Still chuckling, he snatched up the flagon and sloshed a generous measure of uisge beatha into a cup.

“Seeing as your lady has befuddled your wits tonight, I’ll tell you that this is all that ails me this e’en.” He thrust the fiery Highland spirits into Ronan’s hand. “I was in fine fettle o’er having

an unexpected guest at my hearthside and drank a wee bit more than I should have. If I’m a bit wobbly on my feet, that’s why.”

He leaned close, raising his voice above the hard drumming of rain on the shutters. “You needn’t fuss o’er me like an old

woman. The courier didn’t poison me. And even if he’d tried, I’m no bairn to be so easily cozened.”

Ronan set down the cup untouched. “I didn’t say —”

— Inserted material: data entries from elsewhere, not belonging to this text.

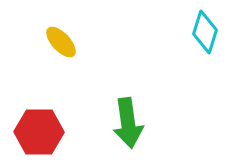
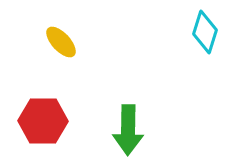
green arrow: moved 7 px down; rotated 9 degrees clockwise
red hexagon: moved 4 px right, 11 px up
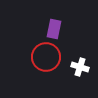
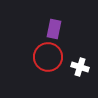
red circle: moved 2 px right
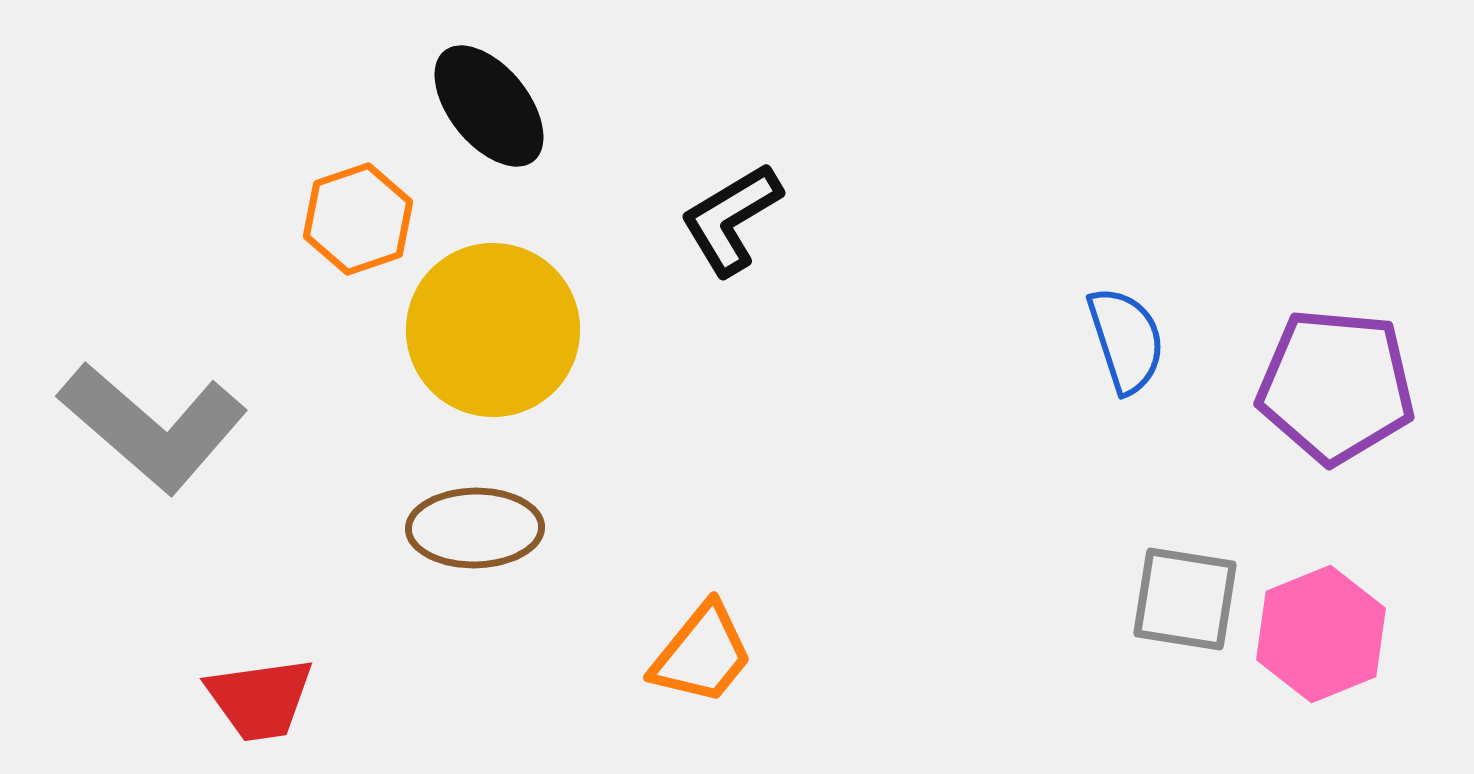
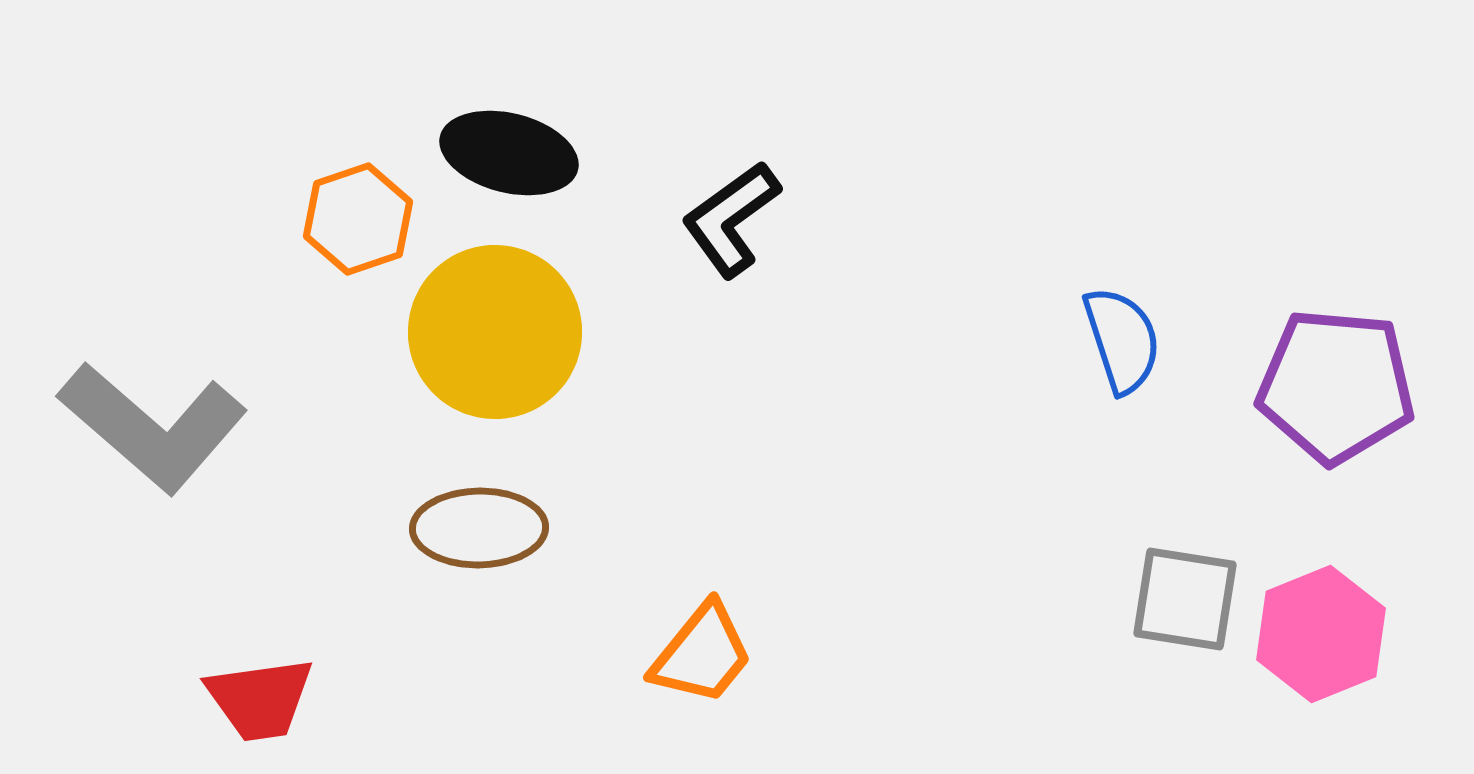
black ellipse: moved 20 px right, 47 px down; rotated 37 degrees counterclockwise
black L-shape: rotated 5 degrees counterclockwise
yellow circle: moved 2 px right, 2 px down
blue semicircle: moved 4 px left
brown ellipse: moved 4 px right
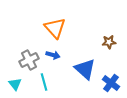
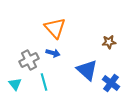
blue arrow: moved 2 px up
blue triangle: moved 2 px right, 1 px down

“You didna have to.” Valdar tossed back his own uisge beatha, slapping down the little cup with a loud clack. “I’ve known you since you were in swaddling. And” — he swiped the back of his hand across his mouth — “ ’twasn’t Kintail’s

man who sought to cozen me. ’Tis you!”

Ronan blinked. “Me?”

“Aye, you.” His grandfather put back his still-powerful shoulders. “Treating me like a feeble auld mannie!”

“I ne’er meant —”

“You mean to protect me, I know, but I dinna need the like.” He waved a hand when Ronan started to protest again. “Ne’er did,

if you’d hear the truth of it!”

Suddenly looking younger and more vital than he had in years, he whirled and plucked a great Norse battle-axe off the wall.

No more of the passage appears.